Untuk menempuh perkampungan Masyarakat Adat Mului, butuh waktu 11 jam perjalanan dari Kota Balikpapan. Jarak tempuhnya sekitar 214 kilometer ke Dusun Mului.

Akses jalannya berliku dan menantang, apalagi saat musim hujan. Kubangan lumpur siap menghadang di sisi kiri dan kanan perjalanan. Untuk menuju lokasi ini, disarankan paling aman menggunakan mobil jenis Double Gardan. Sekali jalan, pengunjung harus merogoh kocek sebesar Rp. 2.500.000.

Tak perlu khawatir, di perkampungan Masyarakat Adat Mului sudah masuk listrik pada akhir tahun 2023. Listrik di tempat ini menyala selama 24 jam, yang bersumber dari Pembangkit Listrik Tenaga Surya (PLTS) berkapasitas 23,07 Kwp yang merupakan program bantuan dari Pemerintah Provinsi Kalimantan Timur.

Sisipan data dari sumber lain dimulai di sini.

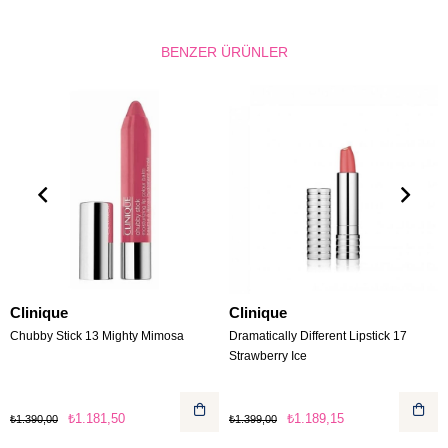
BENZER ÜRÜNLER
Clinique
Clinique
Chubby Stick 13 Mighty Mimosa
Dramatically Different Lipstick 17
Strawberry Ice
₺1.181,50
₺1.189,15
₺1.390,00
₺1.399,00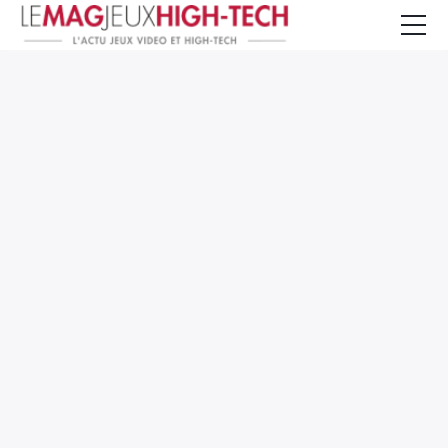
Jeux Vidéo
PC et Hardware
Smartphone et Tablettes
High-Tech
Mangas et Comics
TV, cinéma
Test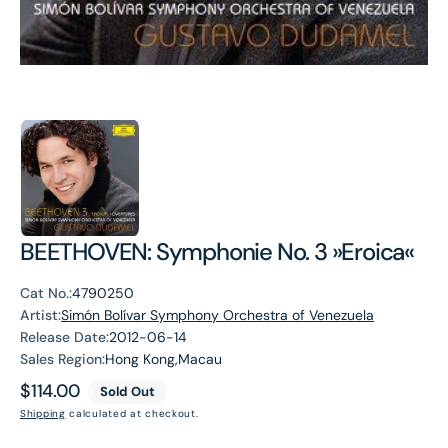
BEETHOVEN: Symphonie No. 3 »Eroica«
Cat No.:
4790250
Artist:
Simón Bolívar Symphony Orchestra of Venezuela
Release Date:
2012-06-14
Sales Region:
Hong Kong,Macau
Regular
$114.00
Sold Out
price
Shipping
calculated at checkout.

Sementara untuk jaringan internet, Masyarakat Adat di kampung ini mengandalkan layanan internet satelit (Starlink). Untuk mengaktifkannya warga harus membeli voucher seharga Rp 6.000 – Rp 8.000 untuk sekali pakai di warung milik warga setempat.

Tak melulu lancar digunakan, tetapi jaringan internet satelit cukup membantu Masyarakat Adat Mului berkomunikasi dengan sanak-keluarganya yang tidak lagi menempati Dusun Mului. Awalnya, Dusun Mului dihuni sebanyak 38 Kepala Keluarga (KK). Hingga kini yang masih bertahan hanya 7 Kepala Keluarga atau 21 orang.

Ditengarai sulitnya akses jalan dan layanan dasar seperti pendidikan dan kesehatan menyebabkan sebagian penghuni Dusun Mului berpindah ke wilayah yang aksesnya lebih mudah seperti di Batu Apang dan Desa Suwan Slutung.

Selain itu, mata pencaharian yang mengandalkan perladangan dengan sistem gilir-balik juga menjadi penyebab masyarakat banyak meninggalkan dusunnya yang terdahulu.

Jidan atau yang kerap disapa Tuo Osi merupakan Kepala Adat dari Masyarakat Adat Mului. Ia berpesan kepada masyarakatnya yang telah berpindah ke wilayah lain agar tetap ingat akan tempat asal-usul karena mereka dititip oleh leluhur untuk menjaga wilayah adat Mului.

Komitmen Menjaga Warisan Leluhur

Komitmen untuk menjaga warisan leluhur berupa hutan yang berada di sekitar Gunung Lumut, menjadikan Masyarakat Adat Mului memiliki ikatan yang begitu kuat terhadap berbagai unsur yang hidup maupun tak hidup di sekitar mereka.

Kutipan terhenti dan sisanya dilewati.